Aussi, la Commission d’enquête recommande pour les Outre-mer :
« - De renforcer les données désagrégées (âge, genre, etc.) et les connaissances sur les violences faites aux enfants dans les CTOM par le renforcement des Observatoires départementaux de la protection de l’enfance (ODPE).
- De faire participer à l’élaboration et adapter aux enfants et aux adolescents vivant dans les CTOM les campagnes de sensibilisation sur les mécanismes de signalement.
- De renforcer la prévention des violences à travers des programmes d’accompagnement à la parentalité adaptés aux contextes des CTOM.
- De prévoir des clauses spécifiques pour les CTOM dans la contractualisation entre État et département en matière de protection de l’enfance afin de renforcer leurs moyens et définir un plan de développement des compétences/formation des agents.
- De confier à l‘ONPE (Observatoire national de la protection de l'enfance, ndlr) et les ODPE une mission de recueil de données actualisées et de publication en continu des délais d’exécution des décisions judiciaires dans les CTOM.

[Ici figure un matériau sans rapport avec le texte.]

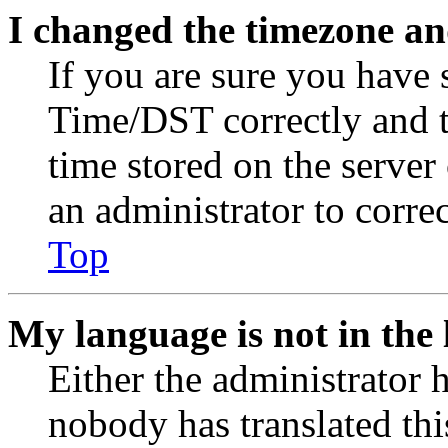
I changed the timezone and
If you are sure you have
Time/DST correctly and the
time stored on the server 
an administrator to corre
Top
My language is not in the l
Either the administrator 
nobody has translated thi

- D’instaurer une instance de participation pour les enfants protégés ou sortants de l’aide sociale à l’enfance dans chaque territoire d’Outre-mer.
- Et de favoriser la diversification, la pluralité et la complémentarité des modes d’accueil pour permettre une réponse individualisée aux besoins des enfants et lutter contre la généralisation du recours aux assistants familiaux et donc à leur saturation ».